Informations (please complete the following information):

Inference engine for deployment: Windows 10
Why convert to onnx：For using on Unity
Paddle2ONNX Version: model zoo branch
Email/Wechat/Phone: jaehwlee@gmail.com

Screenshots paddle_portrait_224_398

Additional context

jiangjiajun commented 2 years ago

Try to use this tool https://github.com/jiangjiajun/PaddleUtils/tree/main/onnx

python onnx_infer_shape.py --input model.onnx --output new_model.onnx

jaehwlee commented 2 years ago

It works! Thank you so much.

dganzella commented 1 year ago

@jaehwlee do you happen to have the working converted model around? I can't seem to get the same results. Even after runnign the script I get this error:

jaehwlee commented 1 year ago

@dganzella I'm sorry for the late reply. Did you use Barracuda for your inference engine? If you use Barracuda, there are layers that are not implemented, so you may need to modify the model at the code level.

I avoided errors like this by using NatML as an inference engine. Personally, I had a lot of advantages over Barracuda, so I recommend you try this

girish-d commented 1 year ago

@jaehwlee I'm also trying to do get the PP_HumanSeg model (ppseg_lite_portrait_398x224_with_softmax.onnx) into Unity.

But I can't seem to convert the dynamic input shape to static using onnxsim (I used "--overwrite-input-shape "x:1,3,224,398"). It fails with "[ShapeInferenceError] Inferred shape and existing shape differ in dimension 0: (1) vs (-1)"

Would it be possible for you to list the exact steps you followed to get the "ppseg_lite_portrait_398x224_with_softmax.onnx" into Unity? I'm okay with using NatML or Barracuda.

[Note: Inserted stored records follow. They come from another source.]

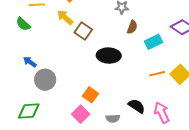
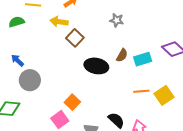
yellow arrow: (65, 17) -> (59, 22), turned -42
green semicircle: (23, 24) -> (17, 22), turned 112
brown semicircle: (132, 27) -> (122, 55), moved

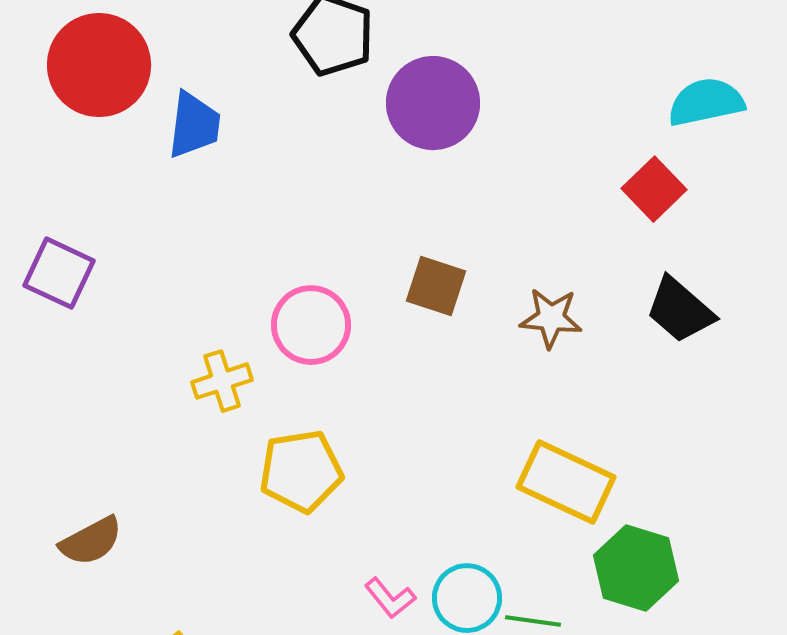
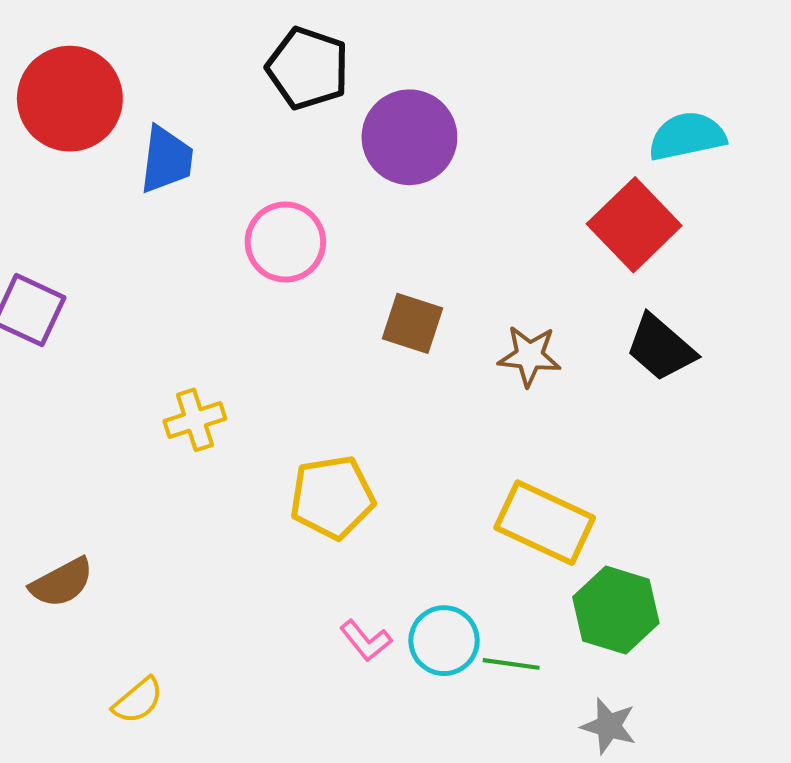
red square: (654, 189) -> (634, 225), size x1.4
pink circle: (311, 325) -> (285, 242), moved
yellow pentagon: (301, 471) -> (332, 497), moved

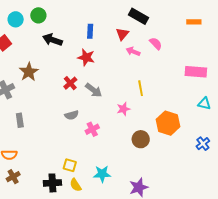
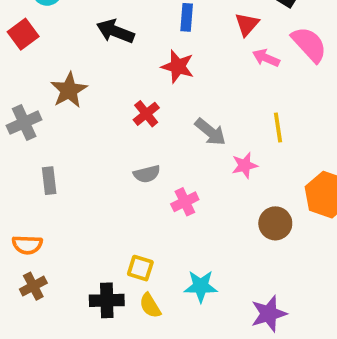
pink semicircle: (156, 44) -> (309, 44), size x1.5
gray arrow: (94, 90) -> (210, 132), moved

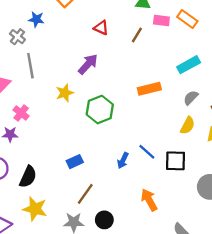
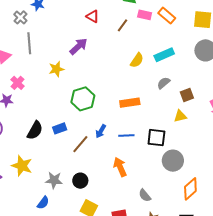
orange rectangle: (149, 89) -> (130, 103), moved
green hexagon: (100, 110) -> (83, 99), moved
yellow semicircle: (188, 126) -> (137, 60), moved
blue line: (147, 152) -> (126, 136), moved, turned -49
black square: (175, 161) -> (156, 138), moved
black semicircle: (28, 177) -> (35, 130), moved
brown line: (85, 194) -> (80, 144), moved

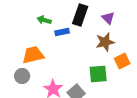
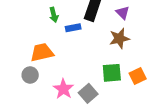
green arrow: (44, 20) -> (54, 15), turned -120
orange square: (122, 61) -> (138, 76), moved

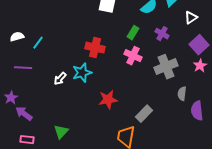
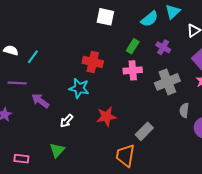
white semicircle: (17, 37) -> (11, 50), turned 32
pink cross: (133, 56) -> (133, 70), turned -30
cyan star: (82, 73) -> (79, 88), turned 30
white arrow: (60, 79) -> (67, 121), moved
purple arrow: (24, 114) -> (40, 101), moved

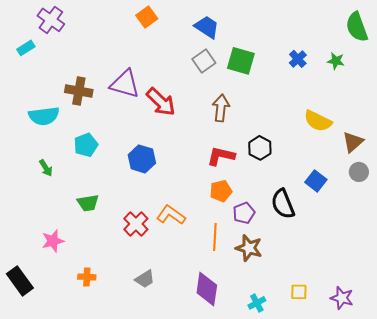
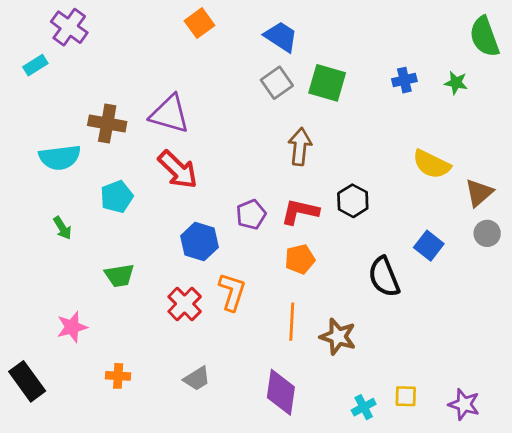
blue cross: (298, 59) -> (404, 80), turned 30
red arrow: (161, 102) -> (178, 170), moved
blue hexagon: (142, 159) -> (199, 242), moved
purple pentagon: (244, 213) -> (251, 214), moved
orange L-shape: (171, 215) -> (232, 292), turned 72
cyan cross: (257, 303) -> (364, 407), moved

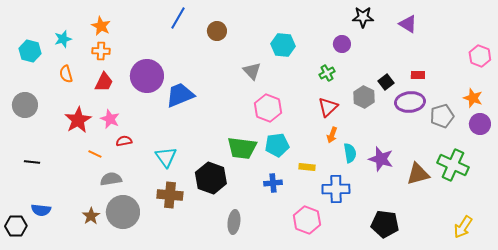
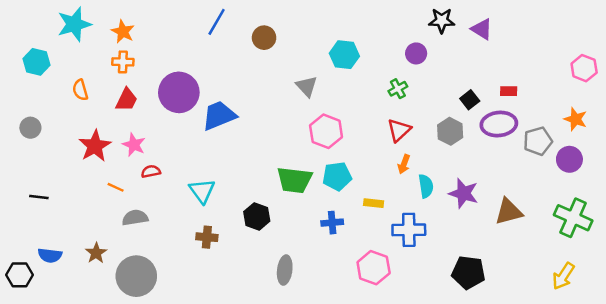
purple triangle: (408, 24) -> (482, 29), moved
cyan star: (63, 39) -> (74, 24), moved, size x1.6
gray hexagon: (364, 97) -> (450, 131), moved
gray circle: (25, 105) -> (30, 128), size x0.7
purple circle: (480, 124) -> (569, 159), moved
green cross: (453, 165) -> (573, 218), moved
black hexagon: (211, 178) -> (257, 216), size x0.7
brown cross: (170, 195) -> (207, 237), size x0.7
gray circle: (123, 212) -> (136, 276), moved
brown star: (91, 216) -> (96, 253), moved

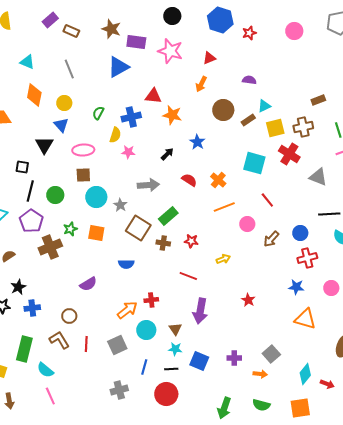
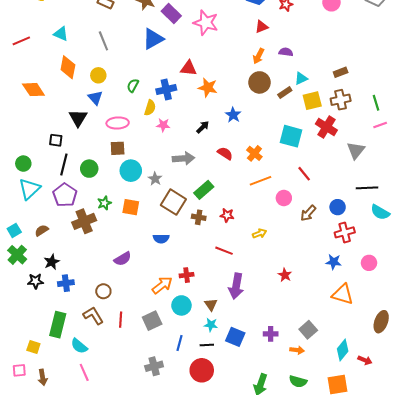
purple rectangle: (136, 42) -> (171, 14), turned 36
red triangle: (209, 58) -> (262, 27), moved
orange arrow: (201, 84) -> (258, 56), moved
brown rectangle: (318, 100) -> (341, 72), moved
gray triangle: (318, 177) -> (356, 150), turned 48

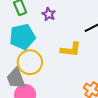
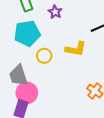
yellow circle: (30, 62) -> (44, 56), moved, size x0.6

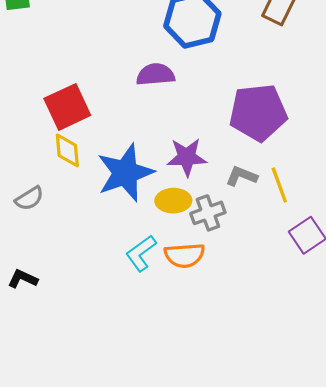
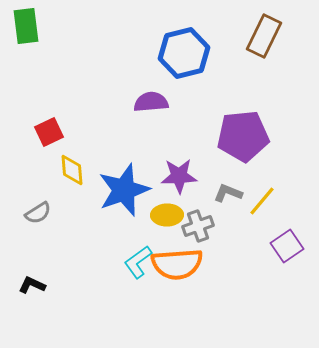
red square: (67, 107) -> (49, 132), moved, size x0.7
yellow line: (279, 185) -> (262, 201), turned 60
orange semicircle: (184, 255) -> (177, 264), size x1.4

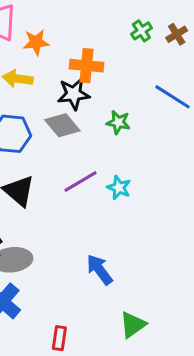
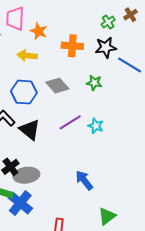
brown cross: (177, 34) -> (130, 15), moved
orange star: (36, 42) -> (39, 31), turned 30
black star: (74, 94) -> (106, 47), moved

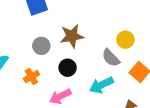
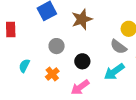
brown star: (72, 36) -> (82, 19), moved

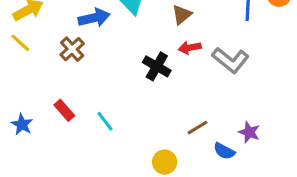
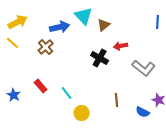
brown triangle: (182, 15) -> (104, 25), moved
gray L-shape: (230, 60) -> (144, 68), moved
brown line: (198, 128) -> (117, 100), moved, turned -64
yellow circle: (165, 162) -> (82, 113), moved

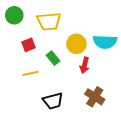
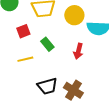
yellow circle: (76, 44) -> (74, 15), moved
brown cross: (95, 97) -> (73, 90), moved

jaehwlee commented 1 year ago

@girish-d Hi. I'm sorry,I can't remember because it's been a while since I imported that model. But what is certain is that I changed it to static input through the tool below, and I was able to import the model through NatML right away.

PaddleUtils: https://github.com/jiangjiajun/PaddleUtils/tree/main/onnx NatML: https://github.com/natmlx/natml-unity

If you don't care about license about image matting model, try NatML's RVM model. It has a state of the art performance and easy to use. natml-rvm: https://github.com/natmlx/robust-video-matting-unity

girish-d commented 1 year ago

Thanks for the inputs @jaehwlee. I had a look at the RVM model earlier but GPL3 will not be usable for me, unfortunately.

I did manage to convert to static inputs using ONNXRuntime though: https://onnxruntime.ai/docs/tutorials/mobile/helpers/make-dynamic-shape-fixed.html

jaehwlee commented 1 year ago

@girish-d Oh I see. That's why I implemented and trained RVM myself.

Then have you used Google's mediapipe? It's been updated again, so the performance keeps improving. Also, I would like to recommend this the most because it is the fastest and there is no license issue. NatML support it, but recently mediapipe was updated. So I recommend you to download mediapipe model directly, and import it with NatML.

NatML mediapipe: https://github.com/natmlx/meet-unity mediapipe image matting: https://developers.google.com/mediapipe/solutions/vision/image_segmenter

girish-d commented 1 year ago

@jaehwlee Thanks for the links. Yes, I have used the Selfie Segmentation model from Mediapipe, but I found the hand tracking to be much better with the PP_HumanSeg model.